Here's an example to get us started. Consider the following list, called `lis`, which contains 4 vectors of 5 randomly generated numbers.
```{r}
set.seed(10)
lis <- list(rnorm(5), rnorm(5), rnorm(5), rnorm(5))
lis
```
Suppose we wanted to compute the mean of each vector (so we're looking for 4 numbers). We could do this using a `for()` loop in the following way, storing the results in `mean_vector`.
```{r}
mean_vector <- vector(length = length(lis), mode = "numeric")
for (i in 1:length(lis)) {
mean_vector[i] <- mean(lis[[i]])
}
mean_vector
```
We could also do this using a call to `sapply()`, in the following simpler way, storing the result as `mean_vector2`. This gives us the same exact answer.
```{r}
mean_vector2 <- sapply(lis, mean)
all.equal(mean_vector, mean_vector2)
```
We're going to ask you to emulate this for each of 3 other apply functions (`lapply()`, `apply()` and `tapply()`) in the next 3 questions. Your goal will be to compute something using one of the apply functions or a `for()` loop, and show they are the same. The tricky part here will be formatting the `for()` loop properly to match exactly the apply function's output.
- **2a.** Compute the standard deviation of each of the 4 vectors in `lis`, in two ways. For the first way use `lapply()`, in just one line of code, and call the result `sd_list`. For the second, use a `for()` loop, and call the result `sd_list2`. Use `all.equal()` to show that `sd_list` and `sd_list2` are the same. Hint: to construct an empty list of length `n`, you can use the command `vector(length = n, mode = "list")`.

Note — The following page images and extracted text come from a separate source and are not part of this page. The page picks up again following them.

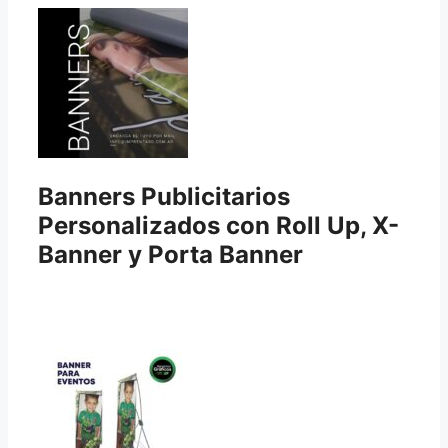
Banners Publicitarios
Personalizados con Roll Up, X-
Banner y Porta Banner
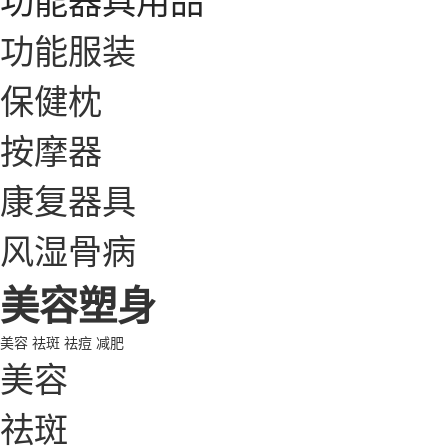
功能服装
保健枕
按摩器
康复器具
风湿骨病
美容塑身
美容
祛斑
祛痘
减肥
美容
祛斑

- **2b.** Using `crime_mat_noregion`, compute the maximum value in each of the 5 columns, in two ways. For the first way, use `apply()`, in just one line of code, and call the result `max_vector`. For the second, use a `for()` loop, and call the result `max_vector2`. Use `all.equal()` to show that `max_vector` and `max_vector2` are equal. Hint: this is a bit tricky because you'll need to add names to `max_vector2` in order to get `all.equal()` to return `TRUE`.
- **2c.** Using `crime_df`, compute the minimum value of `Murder` within each of the four regions (Northeast, South, North Central, and West), in two ways. For the first way, use `tapply()`, in just one line of code, and call the result `min_vector`. For the second, use a `for()` loop, and call the result `min_vector2`. Use `all.equal()` to show `min_vector` and `min_vector2` are equal. Hint: the trickiest part to figure out here is how to get the order of values in `min_vector` and `min_vector2` to be the same. Use `levels(crime_df$Region)` to dictate the order of regions in `min_vector2`. You'll also have to cast `min_vector2` to be the same data structure as `min_vector`.
- **2d.** Compute the quantiles of the `Murder` column in `crime_mat_noregion` using the `quantile()` function, and print the result to the console. Now compute the quantiles of each of the columns of `crime_mat_noregion`, using `apply()` and `quantile()`, in just one line of code. Store the resulting matrix as `quant_mat`, print it out to the console, and comment on its dimensions and row and column names. Now compute the 10%, 20%, etc., through 90% quantiles of `Murder` column with a single call to `quantile()`, and print the result to the console. Hint: look at the documentation for `quantile()` to figure out what argument to set in order to achieve this result. Do the same for each column of `crime_mat_noregion`, using `apply()` and `quantile()`, and passing additional arguments as appropriate. Store the resulting matrix as `quant_mat2`, and print it out to the console. Lastly (sorry to do this to you, but you probably guessed we would ask), replicate this with a `for()` loop, calling the result `quant_mat3`. Check using `all.equal()` that `quant_mat2` and `quant_mat3` match. Hint: you'll have to set the row and columns names of `quant_mat3` appropriately.